November 7, 2013 § Leave a comment
To debut at the Tokyo Motor Show, the Twin-Up is a diesel-electric plug-in hybrid version of the Up! city car. Using a powertrain adapted from that of the XL1 prototype, which combines a two-cylinder 800cc diesel engine with seven-speed dual-clutch gearbox, electric motor and lithium-ion batteries, it’s said to be good for 1.1l/km (257mpg) and 50km/30 miles in all-electric mode. More details in this Autocar story.
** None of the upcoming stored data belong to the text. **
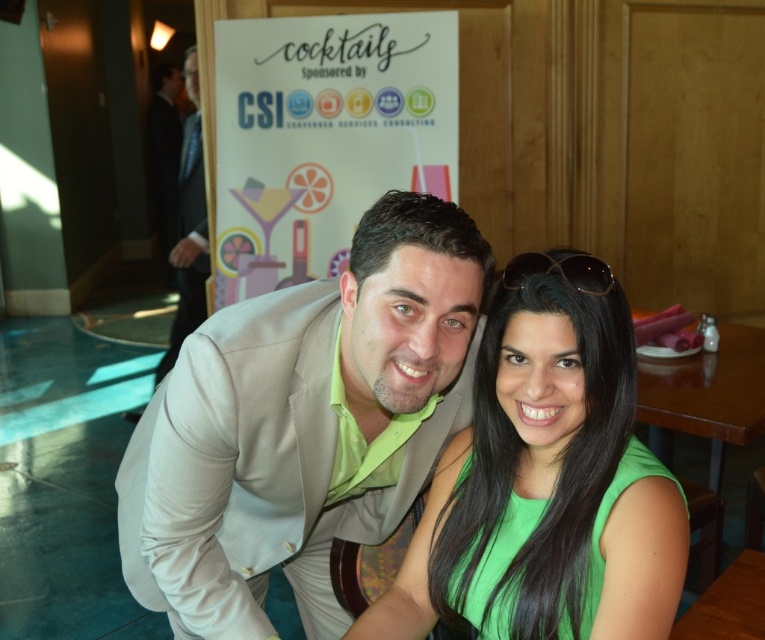 You are a photographer at the event and want to focus on the light beige suit at center and the black suit at left. Which one is nearer to you?

The light beige suit at center is closer to the viewer than the black suit at left, so the light beige suit at center is nearer to you.

Looking at this image, you are at a social event and want to take a photo of the light beige suit at center and sunglasses at upper center. To ensure both are in frame, should you adjust your camera to focus on the left or right side?

The light beige suit at center is positioned on the left side of sunglasses at upper center, so to include both in the frame, focus on the left side where the light beige suit at center is located.

You are standing at the point labeled as point [562,252] and want to walk to the point labeled as point [191,90]. According to the scene description, will you have to walk towards the foreground or the background?

Since point [191,90] is behind point [562,252], you will need to walk towards the background to reach it. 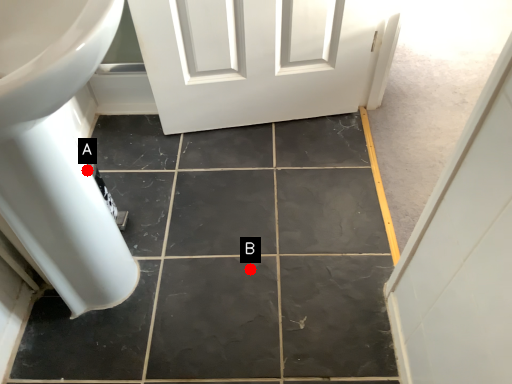 Question: Two points are circled on the image, labeled by A and B beside each circle. Among these points, which one is farthest from the camera?

Choices:
 (A) A is further
 (B) B is further

Answer: (B) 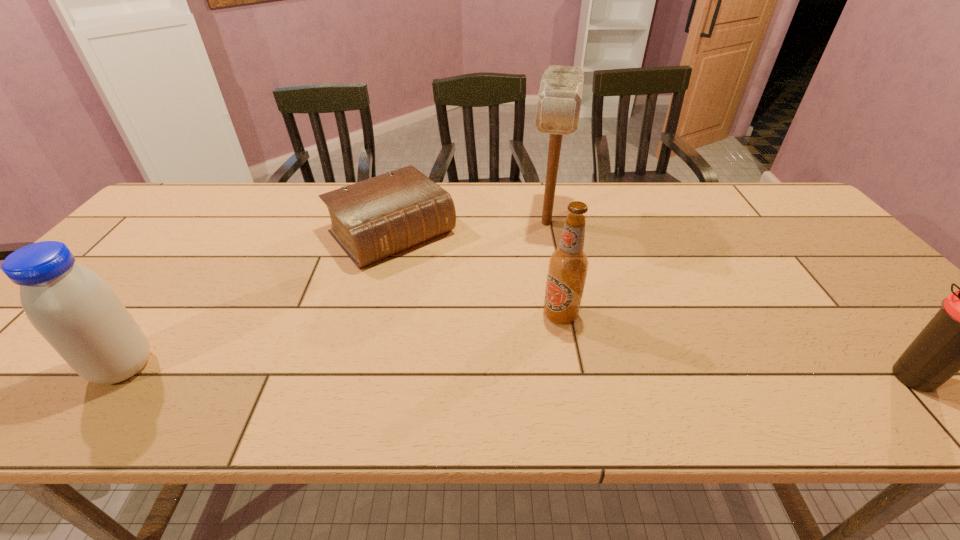 At what (x,y) coordinates should I click in order to perform the action: click on free spot between the soya milk and the mallet. Please return your answer as a coordinate pair (x, y). This screenshot has height=540, width=960. Looking at the image, I should click on (335, 295).

The width and height of the screenshot is (960, 540). I want to click on vacant area between the third nearest object and the soya milk, so click(x=342, y=341).

Locate an element on the screen. This screenshot has width=960, height=540. free space between the leftmost object and the fourth tallest object is located at coordinates (518, 373).

In order to click on vacant area that lies between the shortest object and the tallest object in this screenshot , I will do `click(469, 228)`.

You are a GUI agent. You are given a task and a screenshot of the screen. Output one action in this format:
    pyautogui.click(x=<x>, y=<y>)
    Task: Click on the empty space between the Bible and the third nearest object
    This screenshot has height=540, width=960.
    Given the screenshot: What is the action you would take?
    pyautogui.click(x=476, y=274)

Where is `vacant area that lies between the rightmost object and the soya milk`? This screenshot has width=960, height=540. vacant area that lies between the rightmost object and the soya milk is located at coordinates (518, 373).

Image resolution: width=960 pixels, height=540 pixels. I want to click on free space between the thermos bottle and the leftmost object, so click(x=518, y=373).

Locate an element on the screen. The image size is (960, 540). vacant space that is in between the beer bottle and the thermos bottle is located at coordinates (736, 346).

Identify the location of object that stands as the closest to the tallest object. This screenshot has height=540, width=960. 371,220.

Locate which object is the second closest to the beer bottle. Please provide its 2D coordinates. Your answer should be formatted as a tuple, i.e. [(x, y)], where the tuple contains the x and y coordinates of a point satisfying the conditions above.

[(371, 220)]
Looks as if it is an (early-stage) contender for production, too.
And other news, snippets and thoughts for the day:
- Fuel savings of 27% were noted in a connected-cars study by Virginia Tech Transportation Institute and Chosun University, South Korea. This research tested an ‘ecolane’ concept on an interstate highway, with radar-controlled vehicle distances averaging 47m. More, incl. citations, at Green Car Congress.
- And here’s some more driverless car research, about modelling autonomous connected-cars traffic systems involving non-identical vehicles.
- Some interesting research from MIT and UC, Berkeley on commuting patterns around Boston: a small number of drivers, from a small number of neighbourhoods, were responsible for most of the congestion, whilst even in rush hour, 98% of roads were below-capacity. Cellphone data was used to track the journeys and build up a very detailed map; full lowdown and references at the Boston Globe. HuMnet – Human Mobility and Networks Lab, MIT – has done similar modelling and visualisation exercises in Bay Area, SF.
- And some disheartening figures from the Department for Transport’s National Transport Model – a 43% rise in car use is predicted in the UK by 2040, with corresponding fall in cycling, if no new policies announced hereon in. Report, analysis at CTC.
- But the above – whether you believe these figures (and subscribe to the ‘peak car’ argument) or not – does show the need for cleaner cars, ‘cos there’ll still be plenty of driving in the coming decades. To that end, the government’s announced a £75million fund for developing new automotive technologies, mostly at the Advanced Propulsion Centre, though £1.5mill’s going to the driverless ‘pod’ car project in Milton Keynes. More on all this, including some nice renderings of the MK scheme, from BIS.
- A culture shock for many public servants, I suspect: the US federal government (General Services Administration) is getting into car-sharing, with pilot trials in Chicago, Washington DC, Boston and New York City. With a view to cost-cutting in the main, but fuel/carbon savings are going to be a helpful by-product as the GSA cuts fleets and mileages and gets those who still have to drive into more efficient vehicles not of their own choosing. More at Detroit News.
- Here’s a very good-looking e-bike: the Icon E-Flyer, both retro chic and mean-machine. Brings a whole new degree of (limited-edition, pricey) desirability to the pedelec party…
- Output of the EU-funded EFUTURE project includes a “virtual range extender” – EV software incorporating driver-assistance systems, autonomous speed controls and eco-driving information. More here.